**What the task asks**
Among the entries below, how many lines hold "Eraser"? Only the number is wanted.

**Dataset entries**
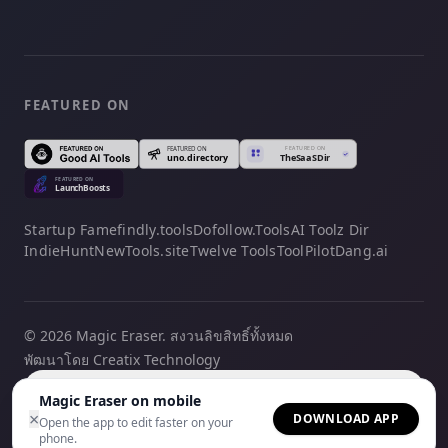
FEATURED ON
Startup Fame
findly.tools
Dofollow.Tools
AI Toolz Dir
IndieHunt
NewTools.site
Twelve Tools
ToolPilot
Dang.ai
© 2026 Magic Eraser. สงวนลิขสิทธิ์ทั้งหมด
พัฒนาโดย Creatix Technology
ไทย
Magic Eraser on mobile
×
DOWNLOAD APP
Open the app to edit faster on your
phone.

**Task solution**
2